Jul 02 2014

Target Breach Hit Credit Unions Hardest, Fuels Push for EMV Card Adoption

It’s not the big banks that were hurt the most by the retail data breach heard round the world.

If the Target data breach were a natural disaster, it’d have been the equivalent of a magnitude 8.0 earthquake for the retail and financial services industries.

With about 40 million credit card and PIN numbers reportedly scooped up in the data theft, many financial services entities such as banks, credit unions and payment card manufacturers had to scramble to respond the monumental crisis. But credit unions, more than any other financial services segment, were hit hardest by the breach, according to the results of a study from ATM network Pulse reported on by the Credit Union Times:

While large banks saw 7% of the debit card base affected by fraud in 2012, that number climbed to 14% in 2013, with 10% coming from Target’s breach, the report found.

Small banks saw the percentage of their debit card base affected by fraud climb f rom 5% in 2012 to 12% in 2013 with 9% coming from the Target theft.

Credit unions saw the percentage of their cards affected by fraud rise from 3% in 2012 to 16% in 2013, with 14% coming from the Target breach.

These hits are taking their toll on credit unions in particular, as they’re having to shoulder the effects of the breach largely on their own. In February, Mark Cummins, head of the Minnesota Credit Union Network, “urged Congress to consider legislation that would hold all players in the country’s payments system to comparable security standards and require merchants to reimburse credit unions for the costs of reissuing cards,” according to a Star Tribune news report.

It’s Time to Let Go of the Stripe

One of the main topics of conversation the Target breach has raised is the lack of security in the magnetic-stripe credit and debit cards most Americans use. Europeans adopted a chip-based payment card system called EMV (which stands for Europay, MasterCard and Visa) years ago, but the U.S. had opted to hold off on adopting the new card. EMV cards are viewed as more secure by many security experts, since they require a unique PIN for all transactions and boast advanced encryption algorithms that make the transactions harder to snoop on.

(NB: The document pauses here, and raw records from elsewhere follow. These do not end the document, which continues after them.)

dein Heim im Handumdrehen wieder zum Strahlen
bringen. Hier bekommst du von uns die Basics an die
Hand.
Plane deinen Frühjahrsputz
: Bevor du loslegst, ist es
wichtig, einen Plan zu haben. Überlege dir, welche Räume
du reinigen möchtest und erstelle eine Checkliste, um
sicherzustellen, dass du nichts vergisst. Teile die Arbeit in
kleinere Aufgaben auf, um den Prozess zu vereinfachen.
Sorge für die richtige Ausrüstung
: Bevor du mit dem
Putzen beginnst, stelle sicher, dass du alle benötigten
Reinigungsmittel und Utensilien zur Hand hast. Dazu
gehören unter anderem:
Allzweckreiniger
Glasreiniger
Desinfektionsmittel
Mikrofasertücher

In an article for Digital Transactions, one payment security expert explained how EMV chip-based payment cards better protect payment transaction data compared to magnetic stripe cards.

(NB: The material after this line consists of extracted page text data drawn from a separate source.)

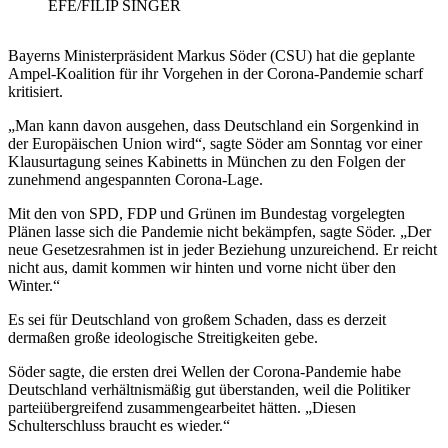
EFE/FILIP SINGER
Bayerns Ministerpräsident Markus Söder (CSU) hat die geplante
Ampel-Koalition für ihr Vorgehen in der Corona-Pandemie scharf
kritisiert.
„Man kann davon ausgehen, dass Deutschland ein Sorgenkind in
der Europäischen Union wird“, sagte Söder am Sonntag vor einer
Klausurtagung seines Kabinetts in München zu den Folgen der
zunehmend angespannten Corona-Lage.
Mit den von SPD, FDP und Grünen im Bundestag vorgelegten
Plänen lasse sich die Pandemie nicht bekämpfen, sagte Söder. „Der
neue Gesetzesrahmen ist in jeder Beziehung unzureichend. Er reicht
nicht aus, damit kommen wir hinten und vorne nicht über den
Winter.“
Es sei für Deutschland von großem Schaden, dass es derzeit
dermaßen große ideologische Streitigkeiten gebe.
Söder sagte, die ersten drei Wellen der Corona-Pandemie habe
Deutschland verhältnismäßig gut überstanden, weil die Politiker
parteiübergreifend zusammengearbeitet hätten. „Diesen
Schulterschluss braucht es wieder.“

Randy Vanderhoof, executive director of the Princeton Junction, N.J.-based Smart Card Alliance trade group and director of the EMV Migration Forum, says by email that “EMV data is not the same data that fraudsters intercept from mag-stripe cards.” He says mag stripes contain a static card-verification value (CVV, also known as a card-verification code, or CVC), while the EMV card replaces those codes with a dynamic (changing) security code known as the iCVV.

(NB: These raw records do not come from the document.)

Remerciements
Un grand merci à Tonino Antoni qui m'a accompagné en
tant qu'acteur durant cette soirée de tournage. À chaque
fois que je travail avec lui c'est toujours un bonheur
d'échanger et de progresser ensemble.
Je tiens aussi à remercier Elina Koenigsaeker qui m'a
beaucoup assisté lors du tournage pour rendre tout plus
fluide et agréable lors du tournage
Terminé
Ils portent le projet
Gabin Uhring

“If this information were copied and cloned onto a counterfeit card, it would not clear the online authorization process,” says Vanderhoof. “Once the majority of merchant transactions at a retailer are EMV, there will be little value to be gained by such a data breach because the data would have little value to criminals.”

But the Target breach has driven a significant shift in attitude toward EMV cards. Many card issuers are planning to roll out the chip-based cards next year, according to the Pulse study.

Although issuers report different opinions regarding the business case for EMV, the study found that 86 percent of participating U.S. issuers plan to start issuing EMV debit cards within the next two years, and most will begin EMV debit issuance in 2015.

The most common strategy among financial institutions is to provide account holders with an EMV debit card as part of their regular card reissuance cycle. Migration to EMV debit cards will begin in earnest in early 2015 and will span approximately three years, with many issuers attempting to provide chip cards to their international travelers and heavy debit users in advance of the liability shift in October 2015.

The cost of upgrading from the stripe to the PIN card system won’t be cheap for financial institutions and retailers. A 2011 white paper from ATM manufacturer Triton Systems put the estimated cost of upgrading ATMs in the U.S. at about $500 million and point-of-sale terminals across the country somewhere around $6.8 billion.

Those are staggering numbers indeed, but then again, the cost of data breaches like the one that hit Target are even more jaw-dropping.